I can appreciate that indie devs need the media in order to gain notoriety, and that occasionally a breakout hit will bring rewards to whatever outlets covered the game first/thoroughly, but I don't see how the media can leverage that relationship into stable revenue. By the nature of indie developers, you'd need a lot of writers poking around in a lot of odd corners to occasionally find something of value, which can't support a business the way a series of articles on Halo can. The best you might argue is that this need for grassroots investigation, combined with the distributed network of the internet, might lead to an entirely different form of journalism different from what existed in the 90's or now.

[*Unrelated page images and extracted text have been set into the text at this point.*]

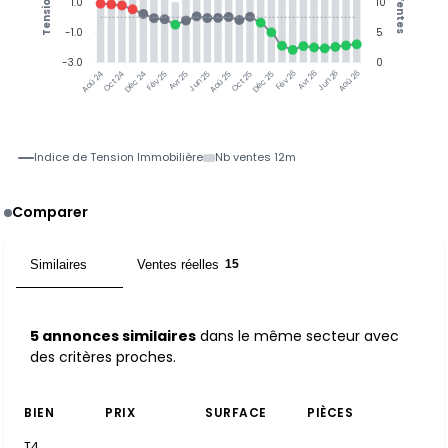
Tension
Ventes
1.0
10
-1.0
5
-3.0
0
Oct 24
Déc 24
Fév 25
Avr 25
Jun 25
Aoû 25
Oct 25
Déc 25
Fév 26
Avr 26
Jun 26
Aoû 26
Aoû 24
Indice de Tension Immobilière
Nb ventes 12m
Comparer
Similaires
Ventes réelles
5
15
5 annonces similaires
dans le même secteur avec
des critères proches.
BIEN
PRIX
SURFACE
PIÈCES
T4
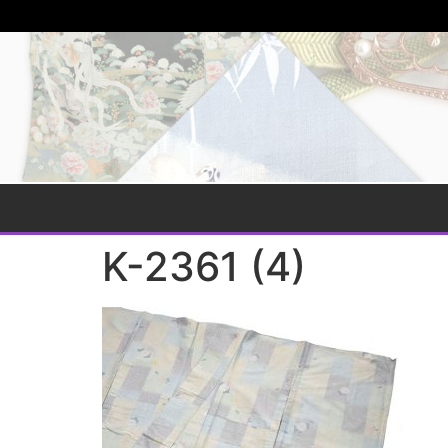
K-2361 (4)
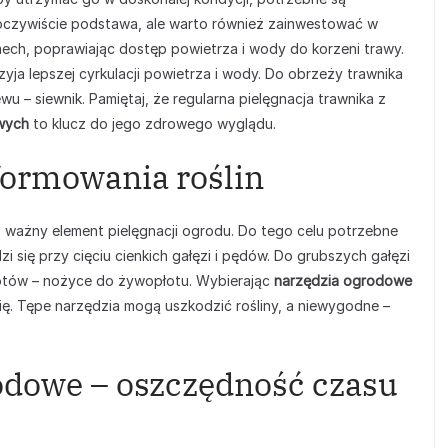
o oczywiście podstawa, ale warto również zainwestować w
i mech, poprawiając dostęp powietrza i wody do korzeni trawy.
yja lepszej cyrkulacji powietrza i wody. Do obrzeży trawnika
wu – siewnik. Pamiętaj, że regularna pielęgnacja trawnika z
wych
to klucz do jego zdrowego wyglądu.
 formowania roślin
 ważny element pielęgnacji ogrodu. Do tego celu potrzebne
zi się przy cięciu cienkich gałęzi i pędów. Do grubszych gałęzi
otów – nożyce do żywopłotu. Wybierając
narzędzia ogrodowe
ię. Tępe narzędzia mogą uszkodzić rośliny, a niewygodne –
odowe – oszczędność czasu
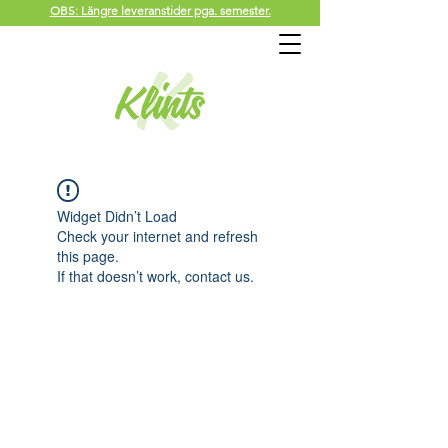
OBS: Längre leveranstider pga. semester.
Widget Didn’t Load
Check your internet and refresh
this page.
If that doesn’t work, contact us.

I deeply disagree with the sentiment that indie will bring about some ethical Renaissance. If anything, the close financial/social/romantic/ideological relationships of indie devs with members of the games media has been one of the biggest blows to us having an ethical games journalism. They're increasingly close to each other, providing coverage, financial support, etc, and not disclosing that information. They're willing to provide positive coverage for free because, after all, its a friend. This, in turn, snubs indie developers who may be creating a better product because they don't have the right relationship or have the "right" ideology to "merit" promotion by the gaming media. We saw this with Sunset so recently. Gaming sites were slobbering all over it cause had the right kind of politics behind it, even so far as the developer hiring a fairly prominent(read: infamous) gaming personality to do the PR for their game. The game failed, majestically, which lead to the people who were promoting the game and the developer itself shitting all over the consumer base for not getting the brilliance of their work. This industry incest problem is compounded as being "friends" is not beholden to FTC regulations where being paid for a review, native advertising, and the like actually are. So with only their own personal morality and ethical integrity, or lack there-of, to compel them to offer fair, balanced, and transparent coverage, many aren't. Hell some have even come out saying the idea of being an ethical games journalist is laughable because games journalism in itself is a joke, a sentiment I can't argue with any more. Personally, I don't trust "professional" reviewing and coverage at all anymore.